As a coach, I see the hard work athletes put into their run training. And yet, at every IRONMAN, I see well trained athletes walking on the run. Sometimes walking might be part of the plan such as scheduling a 10 min run with a 1 min walk through the aid stations to maintain pace and effort or for injury management. But I believe that there are many athletes walking huge chunks of the marathon because of nutritional distress and mental breakdown. Both reasons are somewhat preventable with a thorough pre race energy plan and proper race visualization.
The bike is the best part of the event to consume calories. I have always recommended about 250 to 300 calories per hour on the bike which could be 1 PowerBar Performance Bar per hour, 2 PowerGels per hour plus a lightly mixed electrolyte drink (not at full strength so that you can use it to digest the bars and gels and avoid over-concentration of sugars). This plan should be tested during your training specifically during a simulation day where you might ride for 4 to 6 hours and then run for 1 to 2 hours off of the bike. That said, do not forget that you will be racing a 3.8 km swim prior to biking. If you were to do a 3.8 km time trial in the pool, I guarantee you would come home and eat a huge breakfast and drink fluids to rehydrate yourself. So on raceday, keep that in mind and consume more calories and fluids in that first hour. I suggest 1.5 to 2 PowerBars in that first hour and 2 x 750 ml of water/electrolyte. Then get back to the nutrition plan which you executed during your training days. Supplementing with bananas is a great way to boost your potassium which you will sweat out and gives you a few extra calories that will help in the later stages of the marathon. Then in the last 15 minutes of the bike, top up your energy stores witha PowerGel for that extra boost to start the run.
If you find yourself getting down or grumpy recognize that you probably need calories in the form of sugar. The brain runs on glycogen so the mood change is likely related to bonking and a quick hit of a PowerGel and water or cola should change your attitude and get you back on track. In fact, that is why many of us don’t realize that we are bonking. Your brain fails you before your muscles shut down and so your brain cannot process the fact that you are slowing down because of a lack of calories and so the downward spiral begins.
If your energy levels are good but your stomach is not cooperating, take a breakfrom the gels and electrolyte drinks and let your stomach settle down with some water. You might have created too high of a concentration of sugars in your gut and with a bit of water to dilute it, your body can then go back to absorbing those performance saving calories.
While nutritional and mental breakdown on the marathon usually happen hand in hand,sometimes your attitude can shift your sub 4-hour marathon into a walk-a-thon pretty quickly. We can be great salespeople can’t we?

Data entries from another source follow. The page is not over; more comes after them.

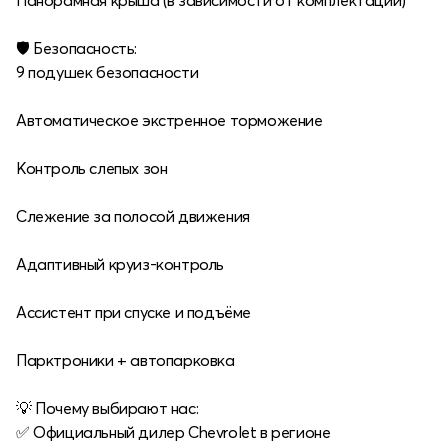
Панорамная крыша (в зависимости от комплектации)
🛡 Безопасность:
9 подушек безопасности
Автоматическое экстренное торможение
Контроль слепых зон
Слежение за полосой движения
Адаптивный круиз-контроль
Ассистент при спуске и подъёме
Парктроники + автопарковка
💡 Почему выбирают нас:
✅ Официальный дилер Chevrolet в регионе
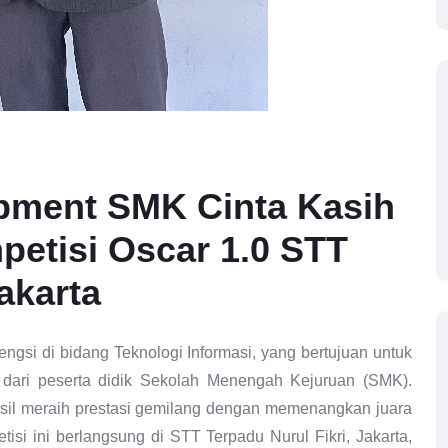
pment SMK Cinta Kasih
petisi Oscar 1.0 STT
akarta
gsi di bidang Teknologi Informasi, yang bertujuan untuk
dari peserta didik Sekolah Menengah Kejuruan (SMK).
sil meraih prestasi gemilang dengan memenangkan juara
si ini berlangsung di STT Terpadu Nurul Fikri, Jakarta,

We have talked ourselves into executing punishing long runs and long bikes in training but then on race day, somehow we can convince ourselves that it is ok to walk just because we see other athletes walking. “Heck, they look fit. If they are walking, then it must be ok?” Instead of giving in to that temptation – and yes, it is tempting – remind yourself of your best workouts and the reasons why you registered for the race. Remember the sacrifices you made, the juggling of family, work and training andthe support of your family today and everyday. I suggest making a list of your assets before the race. Also list your best workouts and come up with theme for your race. These should be your only thoughts during the race. A few hours of hard work is far better than 72 hours of regret.
When nutritional and mental breakdown threaten to turn your dream day into a long walk, slow your pace down and jog slow until you are feeling better. Or maybe you actually do need to run slower than normal all the way home. A slow jog is always faster than a walk so commit to your new slower pace, congratulate yourself for not walking and get the job done the best you can. Get some calories in and try and find a way to smile. Find a fellow athlete nearby that you maybe able to run with.
Your subconscious is a liar and will always tell you that you cannot run or finish the race. Squash that voice! Focus on getting to the next aid station the best that you can or focus on a landmark ahead such as a light pole. Don’t think about the next 20 miles. Live in the moment and put one foot in front of the other JOGGING since jogging slowly is always faster than walking. Do everthing you can to keep on running and cross the finish line and be proud of your ability to persevere just as you have in every workout!